A retrospective study was performed in 107 patients with pneumonia in a total of 2231 who were admitted in a Medicine ward, of an University Hospital in Lisbon during 1990. From the studied patients, 50 (46,7%) were females and 57 (53,3%) males. The mean age was 70,7 +/- 15,3 years, with a mean of 12.8 admission days. In the past history it was identified 43 (40%) patients with respiratory illness. In this, the chronic obstructive airways disease were the more prevalent disease in 22 (20.5%) patients. In the other chronic debilitating diseases, registered in 90 (84.1%), we reported in 58 (54.2%) patients among cardiovascular illness, hypertension (H) in 17 (15.8%) cases and H with diabetes mellitus II (DMII) in 14 (13.1%). The most common radiographic pattern was bronchopneumonia in 56 (52.3%) cases and in the respiratory functional study, the partial respiratory insufficiency occurred in 25 (23.4%) cases. In blood test at admission, it was found anaemia in 35 (32.7%) patients, leukocytosis in 72 (67.3%), elevated sedimentation rate in 70 (65.4%), renal dysfunction in 12 (11.2%) and hyperglycemia in 67 (62.6%). Concerning therapeutics, the ampicillin was the most used antimicrobial therapy in 50 (46.7%) cases and the oxygenotherapy was necessary in 45 (42%).
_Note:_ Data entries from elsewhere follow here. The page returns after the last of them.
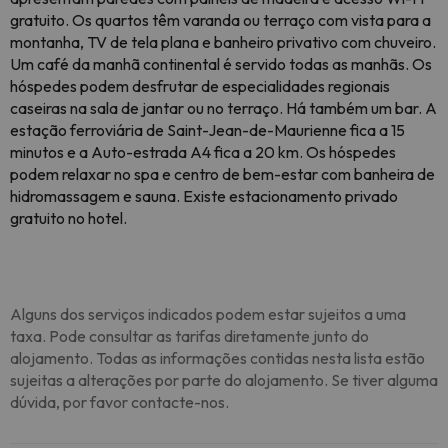
gratuito. Os quartos têm varanda ou terraço com vista para a
montanha, TV de tela plana e banheiro privativo com chuveiro.
Um café da manhã continental é servido todas as manhãs. Os
hóspedes podem desfrutar de especialidades regionais
caseiras na sala de jantar ou no terraço. Há também um bar. A
estação ferroviária de Saint-Jean-de-Maurienne fica a 15
minutos e a Auto-estrada A4 fica a 20 km. Os hóspedes
podem relaxar no spa e centro de bem-estar com banheira de
hidromassagem e sauna. Existe estacionamento privado
gratuito no hotel.
Alguns dos serviços indicados podem estar sujeitos a uma
taxa. Pode consultar as tarifas diretamente junto do
alojamento. Todas as informações contidas nesta lista estão
sujeitas a alterações por parte do alojamento. Se tiver alguma
dúvida, por favor contacte-nos.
Only 29 (27.1%) needed bronchodilators and 3 (2.8%) required mechanical ventilatory support. The evolution was good in 76 (71%) cases and 31 (29%) patients died. The authors conclude that the pneumonia is a frequent disease in the Internal Medicine Clinics, either as admission cause either as complication of other comorbid medical condition and has a high mortality rate. The most important factors for the prognosis were the age of patients and previous diseases. The aim of the authors is to enhance prevention infection in lower respiratory tract, principally in the weak constitutions patients and the prescription of the appropriate therapy according with the judgment presumption and if possible with the isolated microorganism. Identify with the retrospective study, important elements in the clinical process for interpretation of diagnosis and therapeutic attitude and to learn with the preceding experience for future orientation.